Every hour, all data is rsync'd from CESR_ONLINE to the 15TB CESR_OFFLINE (an ext4 file system served from the CLASSE Cluster). In addition, all data that has not been modified for one day is made read-only every night. Finally, all data is backed-up to tape nightly.
Metadata for data sets (run conditions, etc.) stored in MySQL database accessed and maintained through in-house developed frontends written in perl, phython, and Java and running in clustered GlassFish application servers.
Analysis, simulations, etc. are done from Linux, Windows, and Mac OS X using the CESR_OFFLINE file system. Linux analysis and simulation jobs are submitted to the CLASSE GridEngine
batch queuing system.
Our "Central Infrastructure" cluster is used to serve high-availability file systems and infrastructure services (DNS, DHCP, Apache, MySQL, PostgreSQL, GlassFish, NIS, NTP, etc.)
EXT4 file systems served from iSCSI devices to clients using high-availbility NFS and CIFS services.
Our "Test Cluster" is basically identical to the CESR and CLASSE Clusters. It is used for testing new services, debugging problems seen on the CLASSE and CESR clusters, and providing additional disaster recovery disk-based backups by periodic rsync's of file systems from CLASSE and CESR clusters.
Symantec Netbackup 7.5 running on two Scientific Linux 6 servers.
- two Infortrend iSCSI devices
- two direct-attached LTO5 tapes
- one IBM tape library
Backups done to ext4 file systems on iSCSI devices. Periodically flushed to tape and removed from disk.
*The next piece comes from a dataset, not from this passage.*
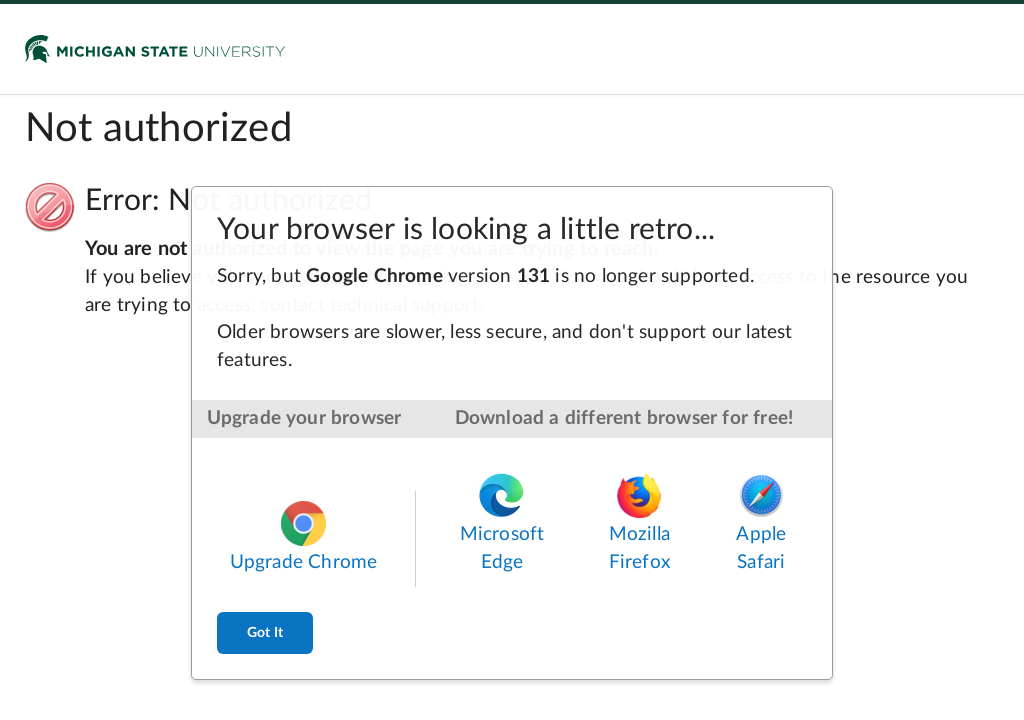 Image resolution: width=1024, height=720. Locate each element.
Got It (265, 633) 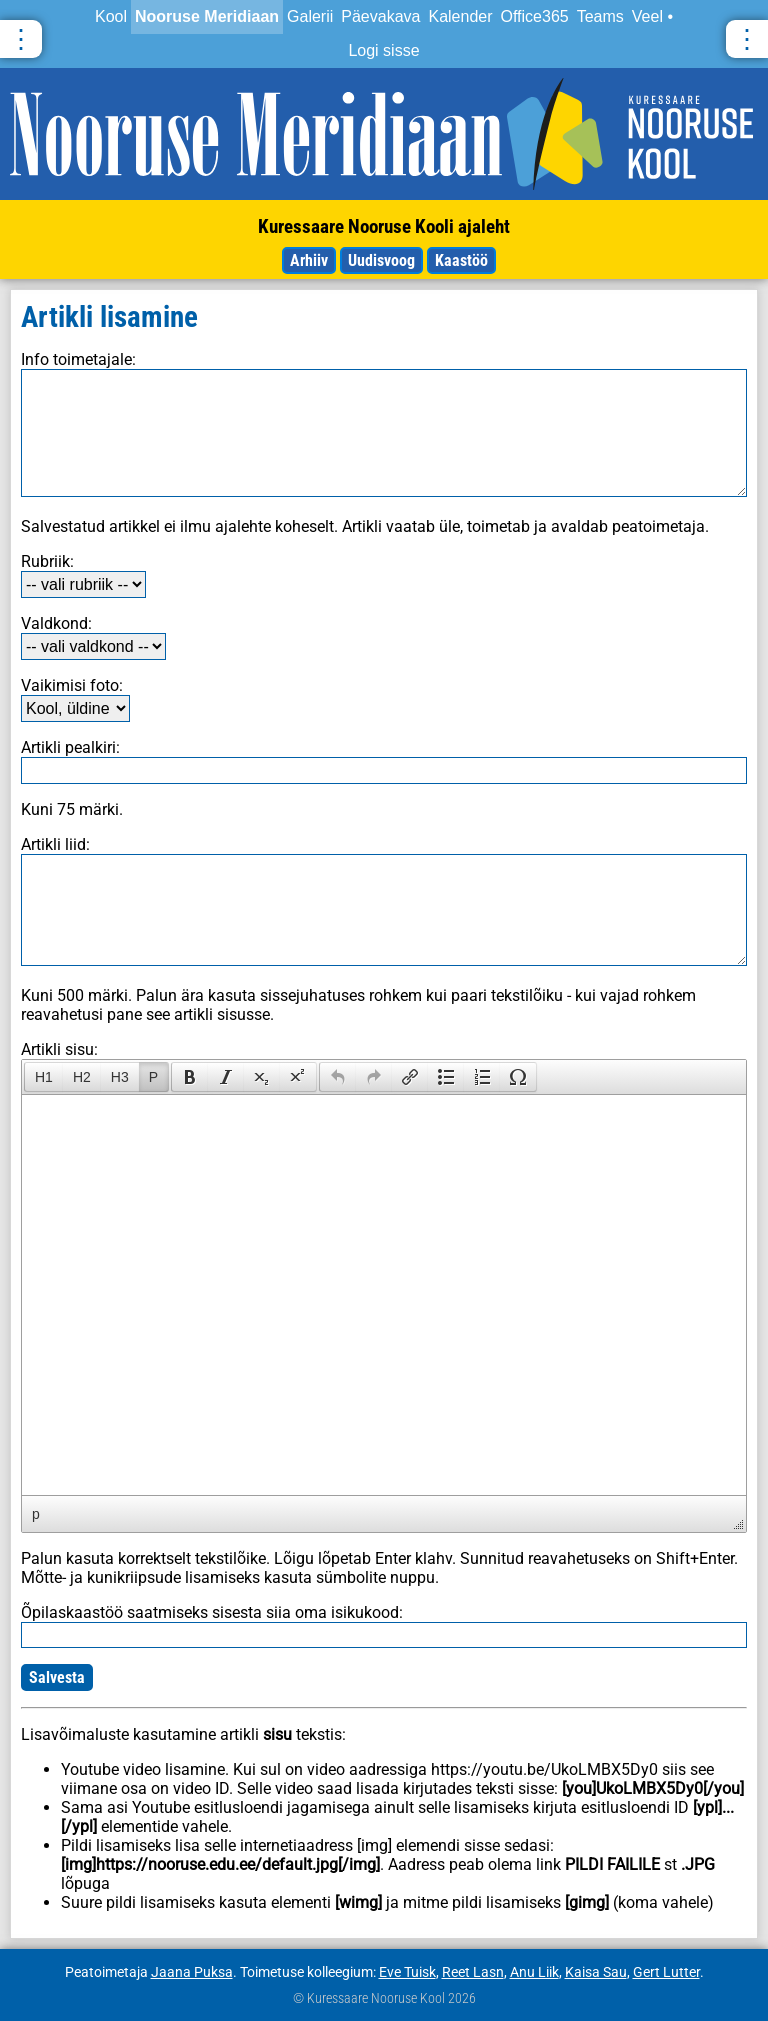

New Projects and Requirements
Two types of data:
- (external) user data
- data from staff scientists' own experiments
Policies for data security and preservation are vague, but NSF requires at least the raw data to be kept (for how long?). Cornell supposedly has its own requirements for grad students.
See also https://confluence.cornell.edu/display/rdmsgweb/Home
Currently up to 360MB/s from time-resolved area detectors:
- 2 - 12MB per image (TIFF)
- collecting at 30 frames / second
In the future, with new undulators, x-ray flux (and, hence, data rates) could go up by factor of 10.
Storage and Retrieval
Currently, at least 1TB of local storage at each station for data generated by the time-resolved area detectors as described above (360MB/s).
- Data would be collected in burst mode, cached locally, and then pushed to intermediate hot storage ~daily.
Need intermediate hot storage to preserve a year's worth of data from all area detectors. At least 10TB for up to 1 year at current conditions. Potentially 5-10x that amount in the future.
- 1TB / week average.
- 10-15TB for up to a year. (100 TB to be safe?)
All data more than a year old can be pushed off to long-term storage (tape in robot or on a shelf, off-site bulk storage, etc.). Compress (in a cross-platform way) before archiving?
Need to record metadata for effective data retrieval, as well as cross-correlation with other datasets.
- Currently, metadata is only recorded as part of file name.
- Consider using something like FITS? (http://en.wikipedia.org/wiki/FITS) it's been used in the Astronomical community for decades.
Data analysis done on Windows and Linux. Within 5 years, may be running in-house data reduction on the fly (for example, possibly w/ Hadoop cluster).